> Materials provided

»»

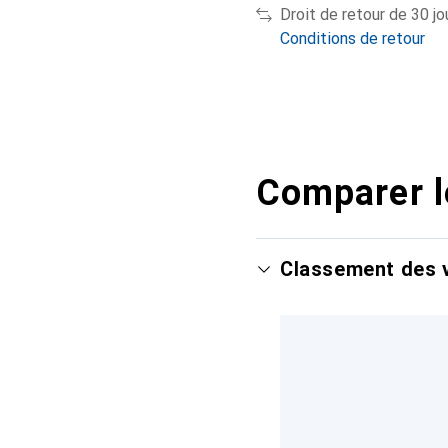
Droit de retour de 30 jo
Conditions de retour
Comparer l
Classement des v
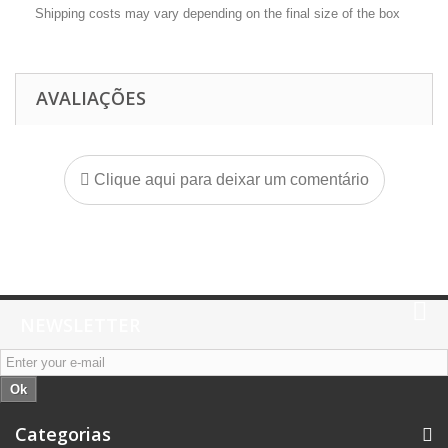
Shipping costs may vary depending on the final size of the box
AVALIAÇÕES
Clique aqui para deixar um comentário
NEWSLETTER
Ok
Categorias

««
»»

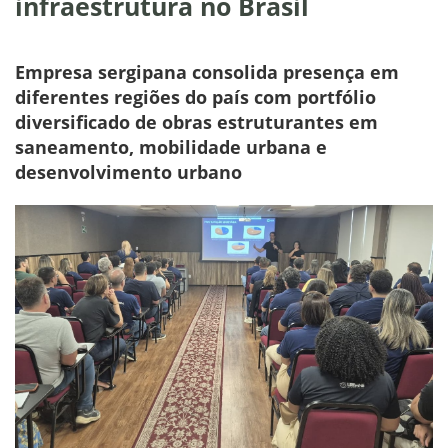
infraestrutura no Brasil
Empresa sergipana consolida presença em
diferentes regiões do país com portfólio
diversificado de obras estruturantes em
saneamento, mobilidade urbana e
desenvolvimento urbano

««

> Task goal
Using the data above, show each line where "retour" occurs.

> Answer
Droit de retour de 30 jo
Conditions de retour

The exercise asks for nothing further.